EXERCISE PROMPT: Repeat the data that follows verbatim. Images are not part of the copy.

(DATA FOR ANALYSIS)

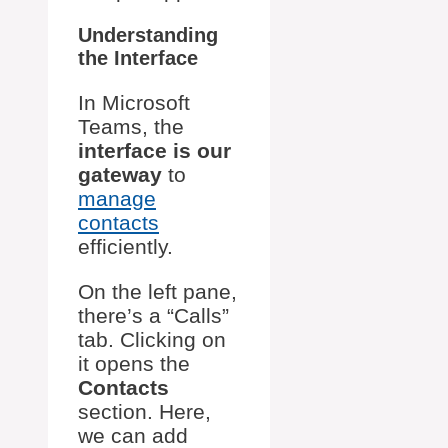
Understanding
the Interface
In Microsoft
Teams, the
interface is our
gateway
to
manage
contacts
efficiently.
On the left pane,
there’s a “Calls”
tab. Clicking on
it opens the
Contacts
section. Here,
we can add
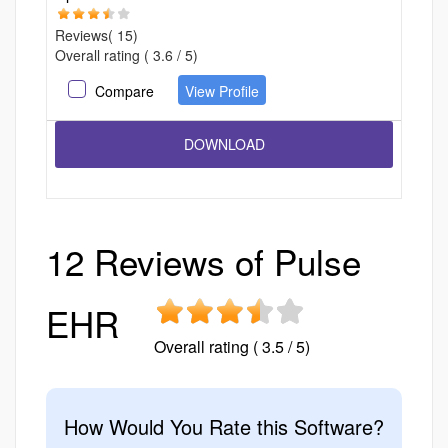
Reviews( 15)
Overall rating ( 3.6 / 5)
Compare
View Profile
12 Reviews of Pulse
EHR
Overall rating ( 3.5 / 5)
How Would You Rate this Software?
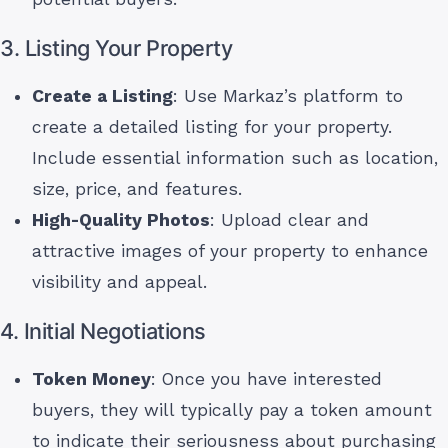
3. Listing Your Property
Create a Listing
: Use Markaz’s platform to
create a detailed listing for your property.
Include essential information such as location,
size, price, and features.
High-Quality Photos
: Upload clear and
attractive images of your property to enhance
visibility and appeal.
4. Initial Negotiations
Token Money
: Once you have interested
buyers, they will typically pay a token amount
to indicate their seriousness about purchasing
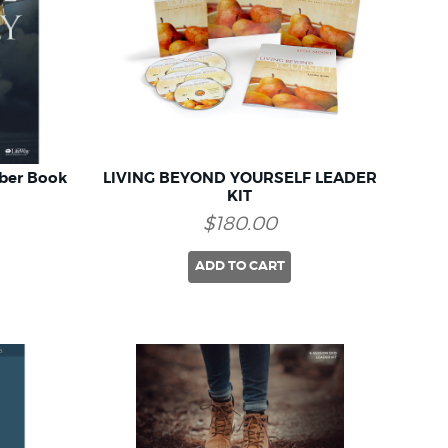
ber Book
LIVING BEYOND YOURSELF LEADER
KIT
$180.00
ADD TO CART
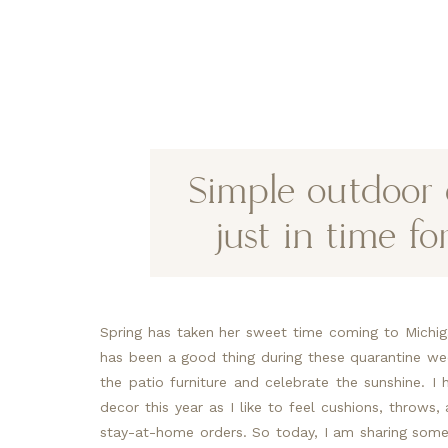
Simple outdoor 
just in time f
Spring has taken her sweet time coming to Michigan
has been a good thing during these quarantine we
the patio furniture and celebrate the sunshine. I
decor this year as I like to feel cushions, throws, 
stay-at-home orders. So today, I am sharing some 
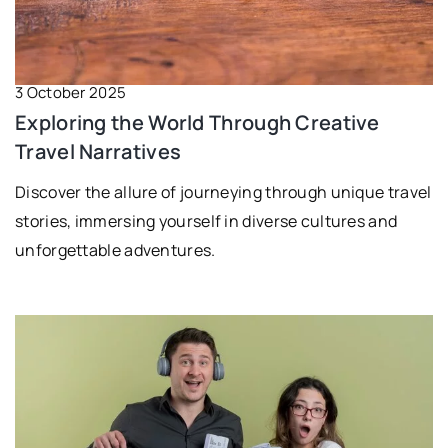
3 October 2025
Exploring the World Through Creative
Travel Narratives
Discover the allure of journeying through unique travel
stories, immersing yourself in diverse cultures and
unforgettable adventures.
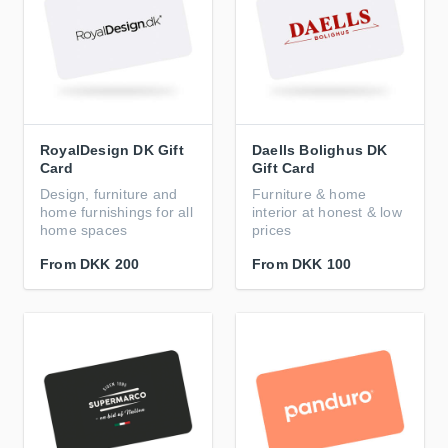
RoyalDesign DK Gift
Daells Bolighus DK
Card
Gift Card
Design, furniture and
Furniture & home
home furnishings for all
interior at honest & low
home spaces
prices
From
DKK 200
From
DKK 100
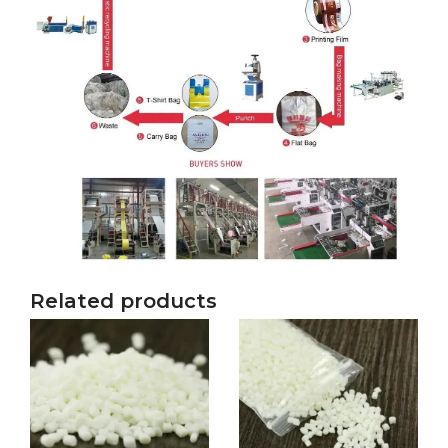
Related products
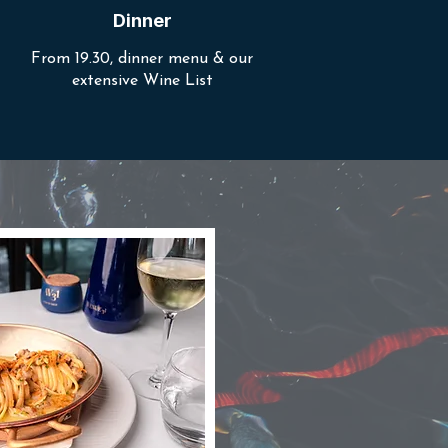
Dinner
From 19.30, dinner menu & our
extensive Wine List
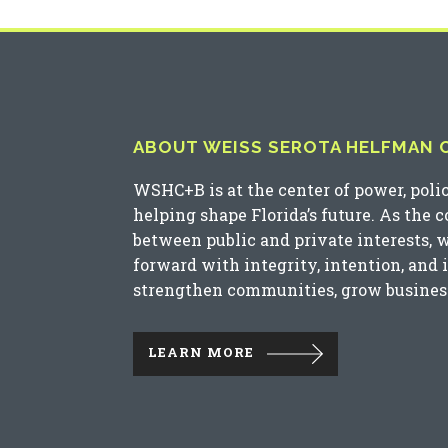
ABOUT WEISS SEROTA HELFMAN CO
WSHC+B is at the center of power, poli
helping shape Florida’s future. As the 
between public and private interests, 
forward with integrity, intention, and 
strengthen communities, grow business
LEARN MORE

(End DATA FOR ANALYSIS)

RESULT OF THE EXERCISE:
Understanding
the Interface
In Microsoft
Teams, the
interface is our
gateway
to
manage
contacts
efficiently.
On the left pane,
there’s a “Calls”
tab. Clicking on
it opens the
Contacts
section. Here,
we can add
Reviews( 15)
Overall rating ( 3.6 / 5)
Compare
View Profile
12 Reviews of Pulse
EHR
Overall rating ( 3.5 / 5)
How Would You Rate this Software?
3. Listing Your Property
Create a Listing
: Use Markaz’s platform to
create a detailed listing for your property.
Include essential information such as location,
size, price, and features.
High-Quality Photos
: Upload clear and
attractive images of your property to enhance
visibility and appeal.
4. Initial Negotiations
Token Money
: Once you have interested
buyers, they will typically pay a token amount
to indicate their seriousness about purchasing
ber Book
LIVING BEYOND YOURSELF LEADER
KIT
$180.00
ADD TO CART
Simple outdoor 
just in time f
Spring has taken her sweet time coming to Michigan
has been a good thing during these quarantine we
the patio furniture and celebrate the sunshine. I
decor this year as I like to feel cushions, throws, 
stay-at-home orders. So today, I am sharing some 
3 October 2025
Exploring the World Through Creative
Travel Narratives
Discover the allure of journeying through unique travel
stories, immersing yourself in diverse cultures and
unforgettable adventures.
RoyalDesign DK Gift
Daells Bolighus DK
Card
Gift Card
Design, furniture and
Furniture & home
home furnishings for all
interior at honest & low
home spaces
prices
From
DKK 200
From
DKK 100
Related products
Dinner
From 19.30, dinner menu & our
extensive Wine List
ABOUT WEISS SEROTA HELFMAN CO
WSHC+B is at the center of power, poli
helping shape Florida’s future. As the 
between public and private interests, 
forward with integrity, intention, and 
strengthen communities, grow business
LEARN MORE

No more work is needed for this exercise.